Zwar sollen die Führungspositionen in der BR Deutschland inzwischen schon zu drei Prozent von Ostdeutschen besetzt sein, aber Wünsche zur Sprachregelung dürfen sie deshalb noch lange nicht anmelden. So werden bei Übungen der Bundeswehr die Attacken immer noch gegen die Rotländer geführt, was offenbar alle für normal halten. Zwar werden die alten Feindbilder gepflegt, aber die Kämpfer sind müde geworden.
Zu den wichtigsten Forderungen der DDR-Bürger aus der Wendezeit gehörte das Recht auf freie Wahlen. Bei den letzten Kommunalwahlen in Thüringen betrug die Wahlbeteiligung 45 Prozent. Dieses Verhalten der Ostdeutschen ist enttäuschend.
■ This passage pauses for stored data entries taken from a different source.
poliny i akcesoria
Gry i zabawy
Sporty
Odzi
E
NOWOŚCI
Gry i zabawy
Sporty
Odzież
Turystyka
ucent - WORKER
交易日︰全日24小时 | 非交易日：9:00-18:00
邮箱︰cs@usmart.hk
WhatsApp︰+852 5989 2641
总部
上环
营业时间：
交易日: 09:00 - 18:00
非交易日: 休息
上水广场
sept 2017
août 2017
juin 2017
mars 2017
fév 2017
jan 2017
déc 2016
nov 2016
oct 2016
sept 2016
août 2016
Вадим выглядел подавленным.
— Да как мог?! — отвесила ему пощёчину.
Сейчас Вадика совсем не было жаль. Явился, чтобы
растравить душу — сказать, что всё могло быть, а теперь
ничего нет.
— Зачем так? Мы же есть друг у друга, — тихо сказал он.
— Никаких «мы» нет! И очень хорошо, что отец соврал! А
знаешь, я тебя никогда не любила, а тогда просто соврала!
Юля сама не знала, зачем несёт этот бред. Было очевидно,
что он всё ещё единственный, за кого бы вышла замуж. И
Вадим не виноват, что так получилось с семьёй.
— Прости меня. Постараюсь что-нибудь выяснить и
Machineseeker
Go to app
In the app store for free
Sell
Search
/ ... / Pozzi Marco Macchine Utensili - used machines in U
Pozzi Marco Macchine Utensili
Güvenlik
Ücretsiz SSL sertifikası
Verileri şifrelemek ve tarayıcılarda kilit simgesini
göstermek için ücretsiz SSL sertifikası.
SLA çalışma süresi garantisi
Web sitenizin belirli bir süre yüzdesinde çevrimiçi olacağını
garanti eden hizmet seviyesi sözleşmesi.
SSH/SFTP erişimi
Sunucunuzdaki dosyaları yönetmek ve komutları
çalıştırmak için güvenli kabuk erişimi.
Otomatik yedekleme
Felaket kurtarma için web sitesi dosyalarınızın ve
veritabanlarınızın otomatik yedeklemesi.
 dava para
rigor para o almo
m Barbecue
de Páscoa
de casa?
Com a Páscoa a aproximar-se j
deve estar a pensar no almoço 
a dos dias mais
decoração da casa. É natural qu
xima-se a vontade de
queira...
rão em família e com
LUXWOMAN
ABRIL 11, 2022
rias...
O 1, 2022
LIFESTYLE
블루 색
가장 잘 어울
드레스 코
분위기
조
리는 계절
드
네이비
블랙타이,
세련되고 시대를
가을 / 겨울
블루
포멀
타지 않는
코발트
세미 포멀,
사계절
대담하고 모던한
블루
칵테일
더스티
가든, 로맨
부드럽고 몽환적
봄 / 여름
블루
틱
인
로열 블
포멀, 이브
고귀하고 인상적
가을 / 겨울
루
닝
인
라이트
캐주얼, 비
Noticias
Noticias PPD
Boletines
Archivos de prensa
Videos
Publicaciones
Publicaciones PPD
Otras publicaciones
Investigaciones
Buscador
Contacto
Man kann es kritisieren, aber hilfreicher ist wohl, es erklären zu wollen.
Nach 10 Jahren staatlicher Einheit ist die Bilanz durchaus widersprüchlich. Die gute Hälfte der Befragten gibt an, dass sich ihre persönliche materielle Situation im Vergleich zur DDR verbessert hat. Darunter viele Rentner. Das bezieht sich vor allem auf den Wohnkomfort, auf Konsum- und Reisemöglichkeiten. Für westliche Beobachter merkwürdigerweise stieg aber die Zufriedenheit mit Politik und Gesellschaft nicht proportional. Das hängt damit zusammen, dass sich der absolute Abstand zum Lebensstandard der Westdeutschen vergrößert hat und daher eine Zwei-Drittel-Mehrheit erheblich unzufrieden ist mit der gesamtwirtschaftlichen Situation, aber auch mit den Chancen demokratischer Mitgestaltung, mit der Verfassungswirklichkeit, kurzum mit dem marktwirtschaftlichen Rechtsstaat.
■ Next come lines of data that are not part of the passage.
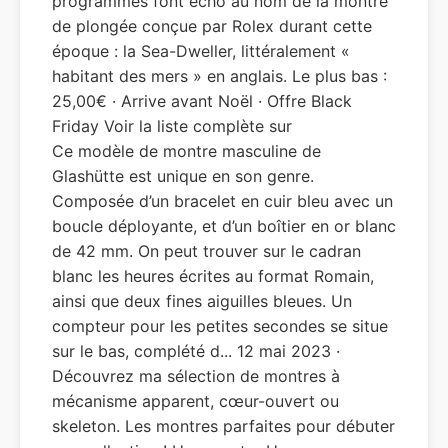
programmes font écho au nom de la montre
de plongée conçue par Rolex durant cette
époque : la Sea-Dweller, littéralement «
habitant des mers » en anglais. Le plus bas :
25,00€ · Arrive avant Noël · Offre Black
Friday Voir la liste complète sur
Ce modèle de montre masculine de
Glashütte est unique en son genre.
Composée d’un bracelet en cuir bleu avec un
boucle déployante, et d’un boîtier en or blanc
de 42 mm. On peut trouver sur le cadran
blanc les heures écrites au format Romain,
ainsi que deux fines aiguilles bleues. Un
compteur pour les petites secondes se situe
sur le bas, complété d... 12 mai 2023 ·
Découvrez ma sélection de montres à
mécanisme apparent, cœur-ouvert ou
skeleton. Les montres parfaites pour débuter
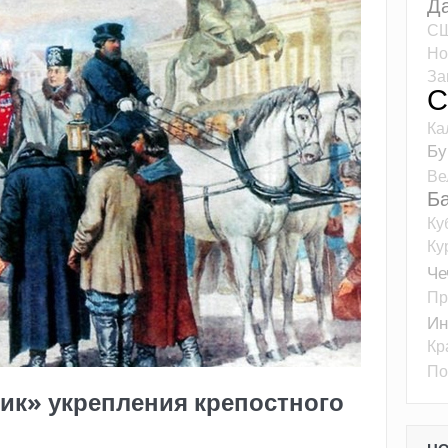
Д
С
Но
За
С
Ка
Бу
Ве
Б
Ку
Ку
Че
Пр
Ин
Кр
По
ик» укрепления крепостного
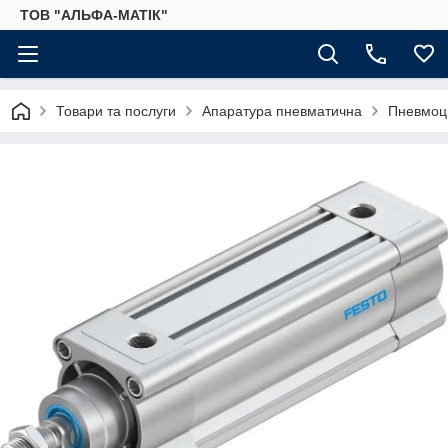
ТОВ "АЛЬФА-МАТІК"
Товари та послуги
Апаратура пневматична
Пневмоц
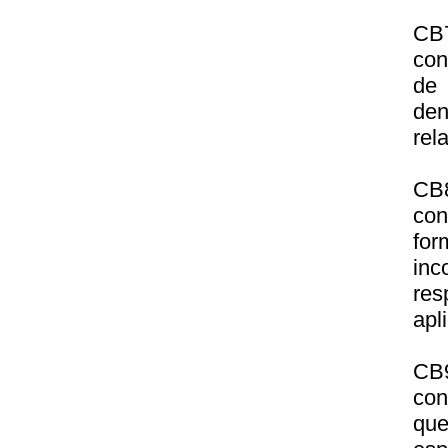
CB
con
de 
den
rel
CB8
con
for
inc
res
apl
CB
con
que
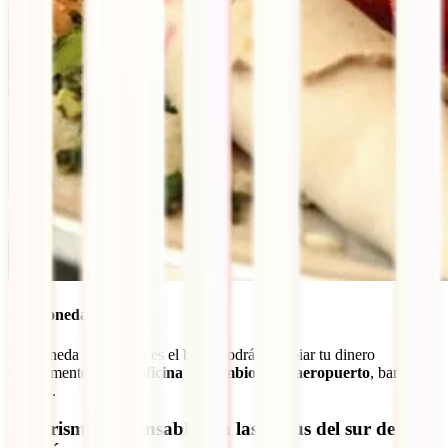
2.4 Moneda etíope
La moneda en Etiopía es el
birr
. Podrás cambiar tu dinero
directamente en una
oficina de cambio en el aeropuerto
, bancos u
hoteles.
3. Turismo responsable con las tribus del sur de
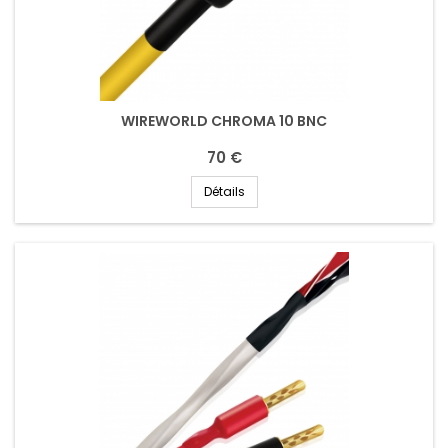
WIREWORLD CHROMA 10 BNC
70 €
Détails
Dies ist jedoch keine generelle Demokratiefeindlichkeit und Ablehnung marktwirtschaftlicher Steuerung, sondern eine Kritik daran, wie marktradikal und lobbyistisch das neue System im Osten übertragen wurde, so dass die sowieso vorhandenen, systemimmanenten Ungerechtigkeiten hier noch verschärft wurden.
Die Ostdeutschen sind wach gegenüber den Defiziten dieser geldfixierten, bundesdeutschen Variante von Demokratie. Die Vorstellungen von Grundrechten sind im Osten umfassender - die neuen Chancen durch den Hinzugewinn an klassischen, freiheitlichen Rechten werden durchweg gewürdigt, der weitgehende Verlust der modernen, sozialen Grundrechte ist für viele jedoch ein zu hoher Preis. Eine Verfassung soll den einzelnen vor dem Staat schützen. Das schließt aber nicht aus, dass der Staat dennoch auch den einzelnen schützt. Erst die Dreieinigkeit ist für die meisten Ostdeutschen die ganze Freiheit: Die Freiheit vom Staat (also die Abwehrrechte), die Freiheit im Staat (die Partizipationsrechte) und die Freiheit durch den Staat (die sozialen Menschenrechte).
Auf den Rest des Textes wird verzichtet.